▸ Exercise objective: The answer must be every line from the entries below that contains "Înregistrați".

Stored records:

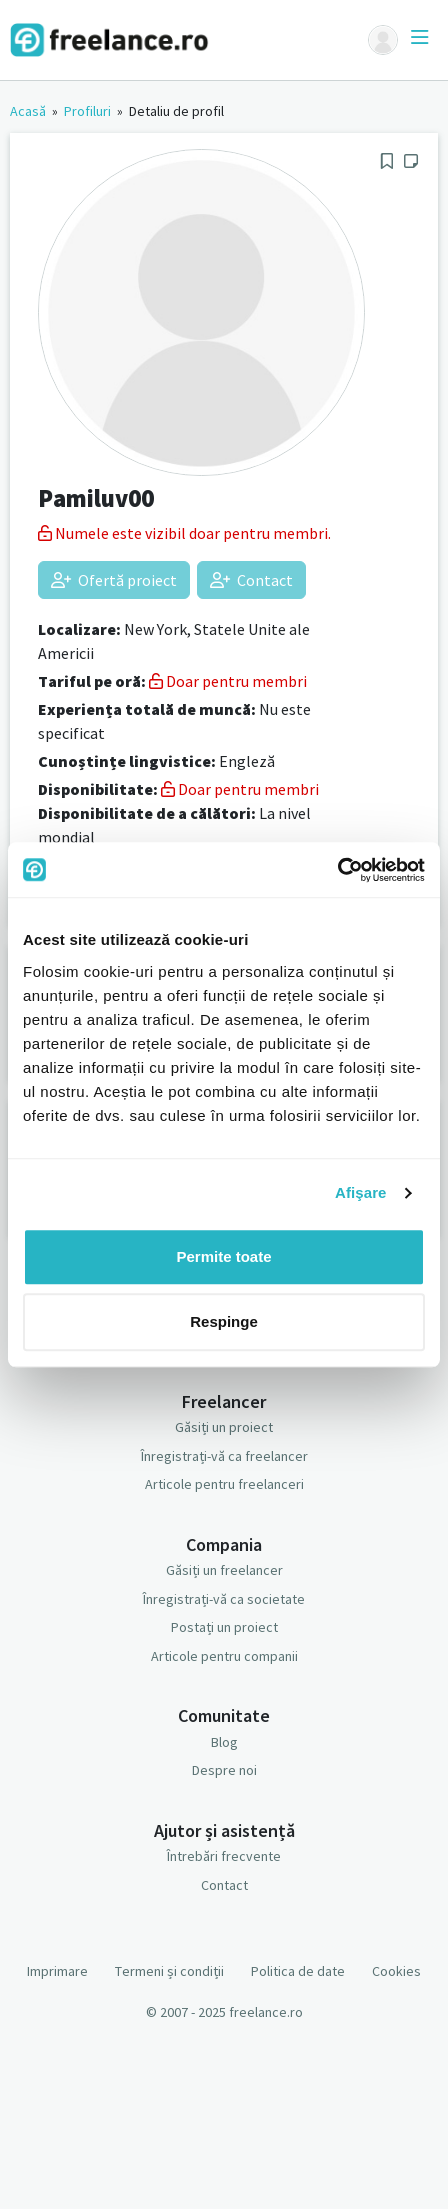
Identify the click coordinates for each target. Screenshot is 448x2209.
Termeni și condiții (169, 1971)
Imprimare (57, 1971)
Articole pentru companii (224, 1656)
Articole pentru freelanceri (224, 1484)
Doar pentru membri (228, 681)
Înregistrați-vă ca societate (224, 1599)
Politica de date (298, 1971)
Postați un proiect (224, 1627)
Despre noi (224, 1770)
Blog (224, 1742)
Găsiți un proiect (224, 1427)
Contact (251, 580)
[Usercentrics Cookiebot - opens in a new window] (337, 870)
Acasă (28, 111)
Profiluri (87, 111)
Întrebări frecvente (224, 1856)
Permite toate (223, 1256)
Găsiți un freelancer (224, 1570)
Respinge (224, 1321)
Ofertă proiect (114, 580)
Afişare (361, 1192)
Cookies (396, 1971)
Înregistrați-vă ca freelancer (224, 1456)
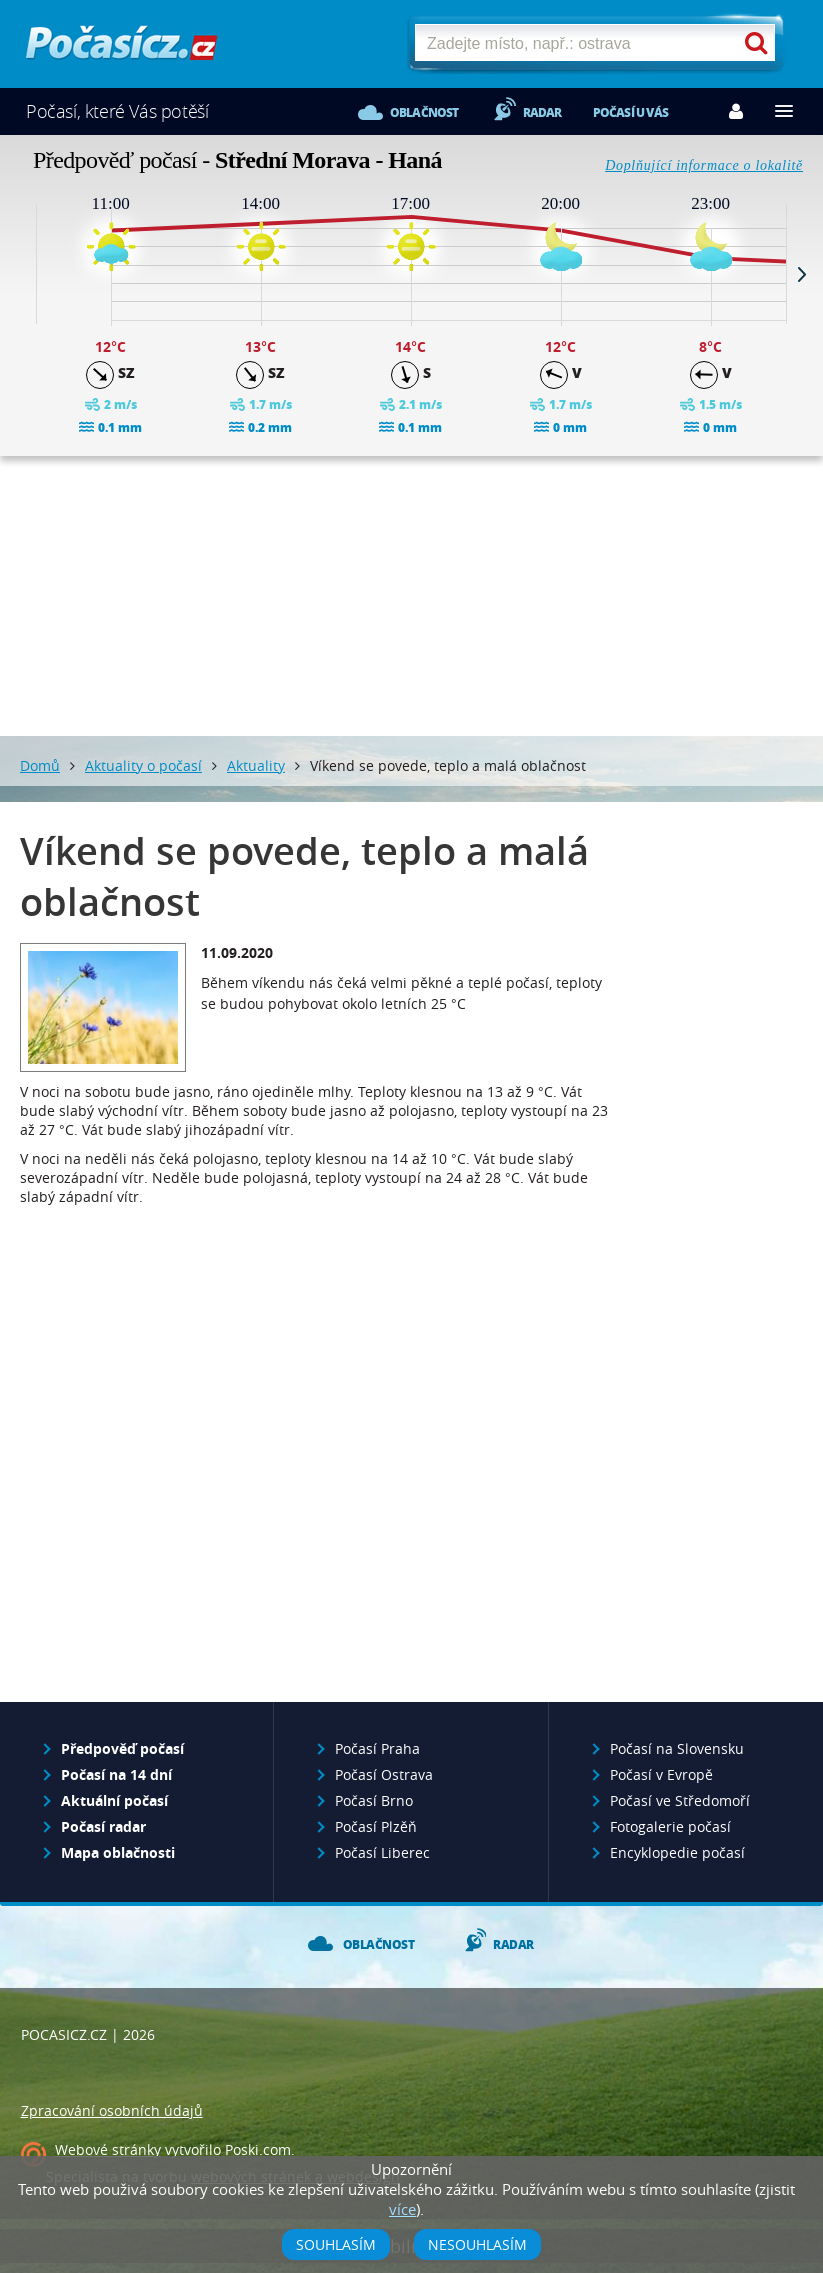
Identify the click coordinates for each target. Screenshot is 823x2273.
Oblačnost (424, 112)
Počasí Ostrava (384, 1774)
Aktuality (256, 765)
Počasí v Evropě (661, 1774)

▸ Written solution:
Înregistrați-vă ca societate (224, 1599)
Înregistrați-vă ca freelancer (224, 1456)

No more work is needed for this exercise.